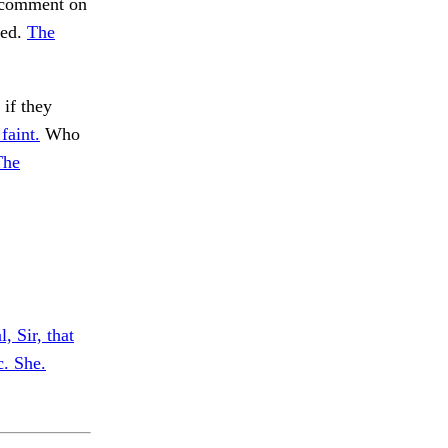
o comment on
ved.
The
 if they
faint.
Who
The
, Sir, that
c. She.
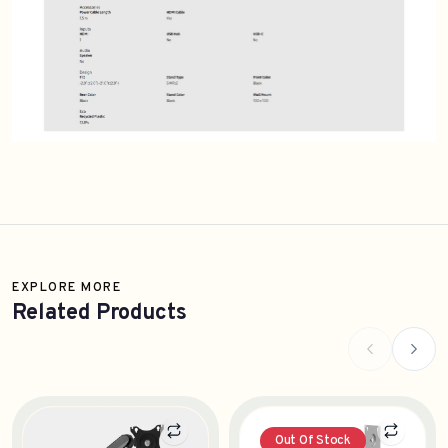
EXPLORE MORE
Related Products
Out Of Stock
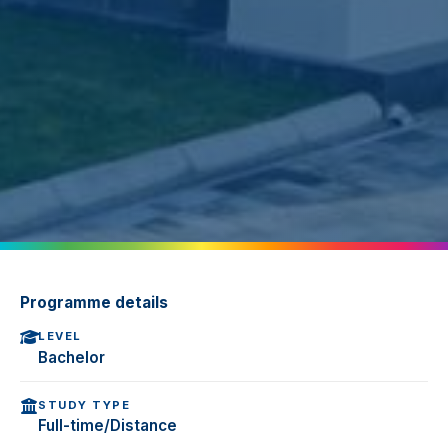
Programme details
LEVEL
Bachelor
STUDY TYPE
Full-time/Distance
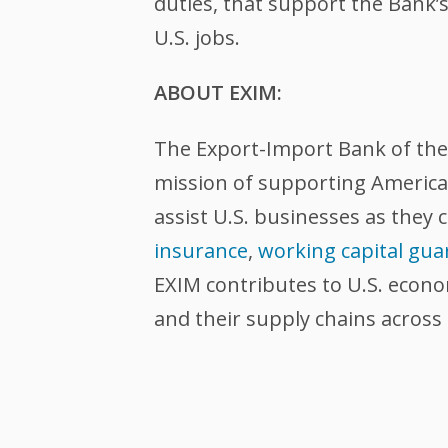
duties, that support the Bank’s 
U.S. jobs.
ABOUT EXIM:
The Export-Import Bank of the U
mission of supporting American
assist U.S. businesses as they 
insurance
,
working capital gua
EXIM contributes to U.S. econ
and their supply chains across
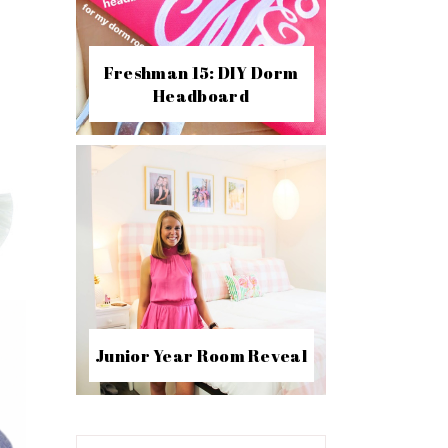
Freshman 15: DIY Dorm
Headboard
Junior Year Room Reveal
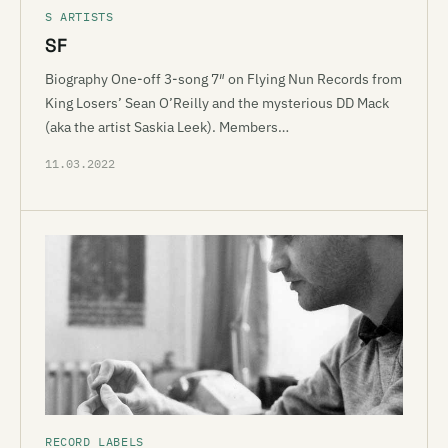
S ARTISTS
SF
Biography One-off 3-song 7″ on Flying Nun Records from
King Losers’ Sean O’Reilly and the mysterious DD Mack
(aka the artist Saskia Leek). Members…
11.03.2022
RECORD LABELS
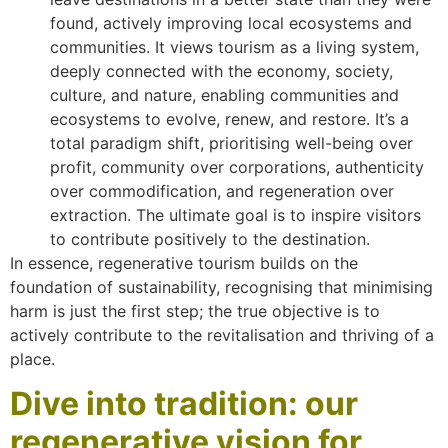
found, actively improving local ecosystems and
communities. It views tourism as a living system,
deeply connected with the economy, society,
culture, and nature, enabling communities and
ecosystems to evolve, renew, and restore. It’s a
total paradigm shift, prioritising well-being over
profit, community over corporations, authenticity
over commodification, and regeneration over
extraction. The ultimate goal is to inspire visitors
to contribute positively to the destination.
In essence, regenerative tourism builds on the
foundation of sustainability, recognising that minimising
harm is just the first step; the true objective is to
actively contribute to the revitalisation and thriving of a
place.
Dive into tradition: our
regenerative vision for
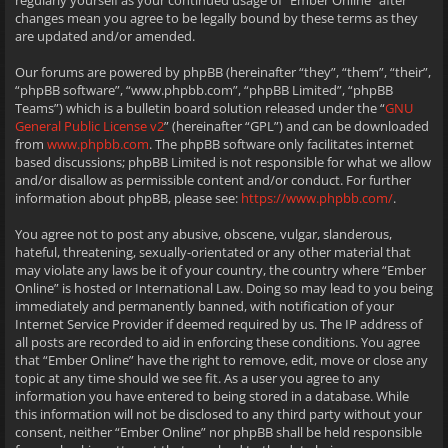
regularly yourself as your continued usage of “Ember Online” after
changes mean you agree to be legally bound by these terms as they
are updated and/or amended.
Our forums are powered by phpBB (hereinafter “they”, “them”, “their”,
“phpBB software”, “www.phpbb.com”, “phpBB Limited”, “phpBB
Teams”) which is a bulletin board solution released under the “
GNU
General Public License v2
” (hereinafter “GPL”) and can be downloaded
from
www.phpbb.com
. The phpBB software only facilitates internet
based discussions; phpBB Limited is not responsible for what we allow
and/or disallow as permissible content and/or conduct. For further
information about phpBB, please see:
https://www.phpbb.com/
.
You agree not to post any abusive, obscene, vulgar, slanderous,
hateful, threatening, sexually-orientated or any other material that
may violate any laws be it of your country, the country where “Ember
Online” is hosted or International Law. Doing so may lead to you being
immediately and permanently banned, with notification of your
Internet Service Provider if deemed required by us. The IP address of
all posts are recorded to aid in enforcing these conditions. You agree
that “Ember Online” have the right to remove, edit, move or close any
topic at any time should we see fit. As a user you agree to any
information you have entered to being stored in a database. While
this information will not be disclosed to any third party without your
consent, neither “Ember Online” nor phpBB shall be held responsible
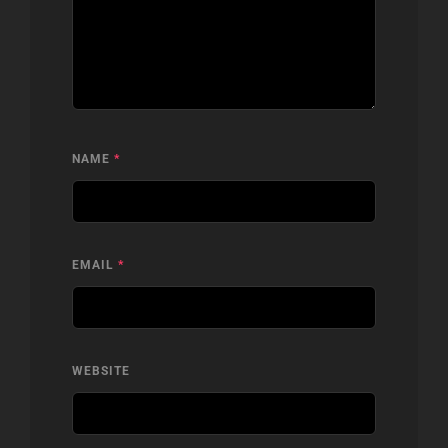
NAME
*
EMAIL
*
WEBSITE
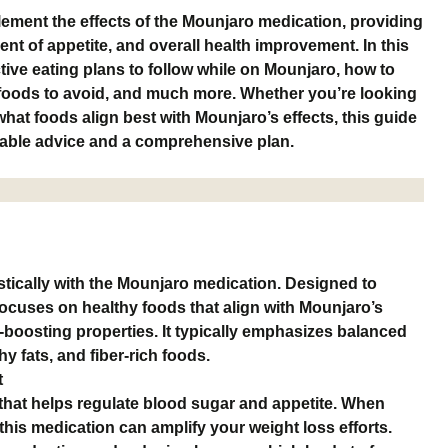
ement the effects of the Mounjaro medication, providing
nt of appetite, and overall health improvement. In this
ctive eating plans to follow while on Mounjaro, how to
 foods to avoid, and much more. Whether you’re looking
hat foods align best with Mounjaro’s effects, this guide
onable advice and a comprehensive plan.
tically with the Mounjaro medication. Designed to
 focuses on healthy foods that align with Mounjaro’s
boosting properties. It typically emphasizes balanced
hy fats, and fiber-rich foods.
t
that helps regulate blood sugar and appetite. When
 this medication can amplify your weight loss efforts.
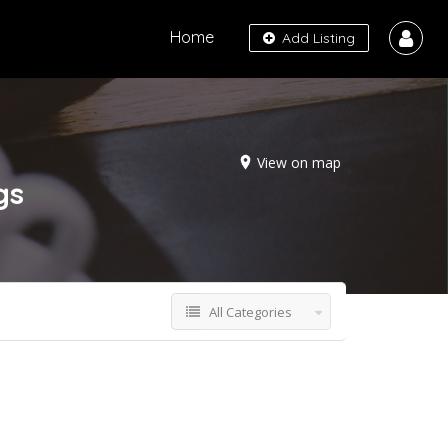
Home
Add Listing
View on map
gs
All Categories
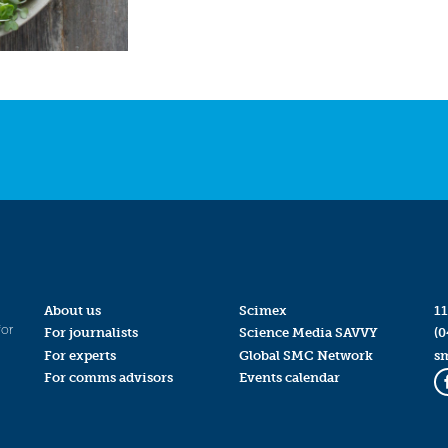
About us
Scimex
11
for
For journalists
Science Media SAVVY
(0
For experts
Global SMC Network
s
For comms advisors
Events calendar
──────────────────────────────
* **TASK TO COMPLETE**:
Please print every record exactly as written, without the pictures.

* **THE COMPLETED TASK**:
o comment on
ved.
The
 if they
faint.
Who
The
, Sir, that
c. She.
EXPLORE MORE
Related Products
Out Of Stock
Programme details
LEVEL
Bachelor
STUDY TYPE
Full-time/Distance
duties, that support the Bank’s 
U.S. jobs.
ABOUT EXIM:
The Export-Import Bank of the U
mission of supporting American
assist U.S. businesses as they 
insurance
,
working capital gua
EXIM contributes to U.S. econ
and their supply chains across
Freshman 15: DIY Dorm
Headboard
Junior Year Room Reveal
S ARTISTS
SF
Biography One-off 3-song 7″ on Flying Nun Records from
King Losers’ Sean O’Reilly and the mysterious DD Mack
(aka the artist Saskia Leek). Members…
11.03.2022
RECORD LABELS
found, actively improving local ecosystems and
communities. It views tourism as a living system,
deeply connected with the economy, society,
culture, and nature, enabling communities and
ecosystems to evolve, renew, and restore. It’s a
total paradigm shift, prioritising well-being over
profit, community over corporations, authenticity
over commodification, and regeneration over
extraction. The ultimate goal is to inspire visitors
to contribute positively to the destination.
In essence, regenerative tourism builds on the
foundation of sustainability, recognising that minimising
harm is just the first step; the true objective is to
actively contribute to the revitalisation and thriving of a
place.
Dive into tradition: our
regenerative vision for
regularly yourself as your continued usage of “Ember Online” after
changes mean you agree to be legally bound by these terms as they
are updated and/or amended.
Our forums are powered by phpBB (hereinafter “they”, “them”, “their”,
“phpBB software”, “www.phpbb.com”, “phpBB Limited”, “phpBB
Teams”) which is a bulletin board solution released under the “
GNU
General Public License v2
” (hereinafter “GPL”) and can be downloaded
from
www.phpbb.com
. The phpBB software only facilitates internet
based discussions; phpBB Limited is not responsible for what we allow
and/or disallow as permissible content and/or conduct. For further
information about phpBB, please see:
https://www.phpbb.com/
.
You agree not to post any abusive, obscene, vulgar, slanderous,
hateful, threatening, sexually-orientated or any other material that
may violate any laws be it of your country, the country where “Ember
Online” is hosted or International Law. Doing so may lead to you being
immediately and permanently banned, with notification of your
Internet Service Provider if deemed required by us. The IP address of
all posts are recorded to aid in enforcing these conditions. You agree
that “Ember Online” have the right to remove, edit, move or close any
topic at any time should we see fit. As a user you agree to any
information you have entered to being stored in a database. While
this information will not be disclosed to any third party without your
consent, neither “Ember Online” nor phpBB shall be held responsible
NAME
*
EMAIL
*
WEBSITE
ement the effects of the Mounjaro medication, providing
nt of appetite, and overall health improvement. In this
ctive eating plans to follow while on Mounjaro, how to
 foods to avoid, and much more. Whether you’re looking
hat foods align best with Mounjaro’s effects, this guide
onable advice and a comprehensive plan.
tically with the Mounjaro medication. Designed to
 focuses on healthy foods that align with Mounjaro’s
boosting properties. It typically emphasizes balanced
hy fats, and fiber-rich foods.
t
that helps regulate blood sugar and appetite. When
 this medication can amplify your weight loss efforts.
Home
Add Listing
View on map
gs
All Categories
About us
Scimex
11
for
For journalists
Science Media SAVVY
(0
For experts
Global SMC Network
s
For comms advisors
Events calendar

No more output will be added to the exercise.